# Bumping clarification



## nvilletele (Dec 16, 2014)

Just seeking a clarification.

The classifieds rules appear to allow bumping after two months:
“You may not bump posts in the classifieds or vendors section until at least two months at which point you may bump or request deletion in order to relist.”​
But a later post in the rules section states:
“Due to blatant disregard of the NO BUMPING rule, the following will take place:

1. First offense, the ad will be deleted with a warning left in its place.
2. If the offender does it again, their access to the Marketplace will be revoked.”​
To my mind, this latter mention of a “No Bumping“ rule does not affect the permissibility of bumping after (every?) two month period. So may I assume we can still bump every two months? 

Thanks.


----------



## extradarcafe (Dec 7, 2008)

Bump


----------



## bandmommy (Jul 4, 2007)

I think a bump every 2 months would be acceptable if it were to reduce the price or throw in a little something extra with the sale item. 
Bumping just to bump might lead to the second set of rules.


----------



## swperry1 (Aug 14, 2010)

bandmommy said:


> I think a bump every 2 months would be acceptable if it were to reduce the price or throw in a little something extra with the sale item.
> Bumping just to bump might lead to the second set of rules.

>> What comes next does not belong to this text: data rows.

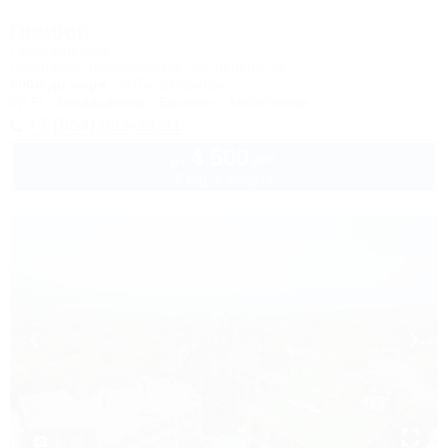
Прибой
Гостевой дом
Геленджик, Дивноморское, ул. Ленина, 16
600м до моря
607м до центра
Wi-Fi
Кондиционер
Бассейн
Автостоянка
+7 (964) 933-33-31
4 500
руб.
от
2 взр. в августе
1 / 27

Aren’t you a mod? OP’s not looking for an opinion… What’s the actual rule?


----------



## bandmommy (Jul 4, 2007)

Excuse me. Some of the rules are a little confusing even for me, who's only been a moderator for a few months. 
If you don't like my 'opinion' you can contact SteveS for clarification. He's our Administrator.


----------



## nvilletele (Dec 16, 2014)

Under the current rules, there is already specific express mention of price reductions, etc. as being exempt from the current No bumping rule.

There is also direct separate mention that bumping every two months is ok in the current rules.

the latter mention of the No bumping rule to my mind simply relates to punishment for violation of the (current) rules, and does not modify the rule permitting bumps after two months (from the last time bumped). 

I think the wording is clear but still thought clarification would be helpful, so I asked.


----------



## swperry1 (Aug 14, 2010)

bandmommy said:


> Excuse me. Some of the rules are a little confusing even for me, who's only been a moderator for a few months.
> If you don't like my 'opinion' you can contact SteveS for clarification. He's our Administrator.


Just pointing out a reality: we have mods that don’t know the rules. Have to assume mods are still unpaid even though the site draws revenue. Nothing against you or anyone else except the owner of the forum these days.


----------



## bandmommy (Jul 4, 2007)

nvilletele said:


> Under the current rules, there is already specific express mention of price reductions, etc. as being exempt from the current No bumping rule.
> 
> There is also direct separate mention that bumping every two months is ok in the current rules.
> 
> ...


That would be my interpretation of the rule as well. 
I apologize for not being 'on top' of every forum rule. Generally my duties are deleting objectionable posts and busting newbs trying to buy/sell outside of the marketplace. 
If you need a more definitive answer SteveS would be the guy to ask.


----------



## Tranechaser (Jun 12, 2015)

Why all the rules? Because we’ve always done it that way and we don’t want to evolve!


----------



## PigSquealer (Dec 27, 2017)

The rules were made to keep the saxophone community decent and honest here. Harry wanted it that way to keep people from exploding the site. Honest people with honest product fairly priced don’t need to bump. Someone honestly looking will look.…all the way down the listings. 
There are plenty of other places to list items (with & without fees) and join the rat pile.


----------



## Dr G (Feb 2, 2003)

Tranechaser said:


> Why all the rules? Because we’ve always done it that way and we don’t want to evolve!


Check out some of the other forums. AcousticGuitarForum is a great example of a marketplace with more bumps than ads on most days.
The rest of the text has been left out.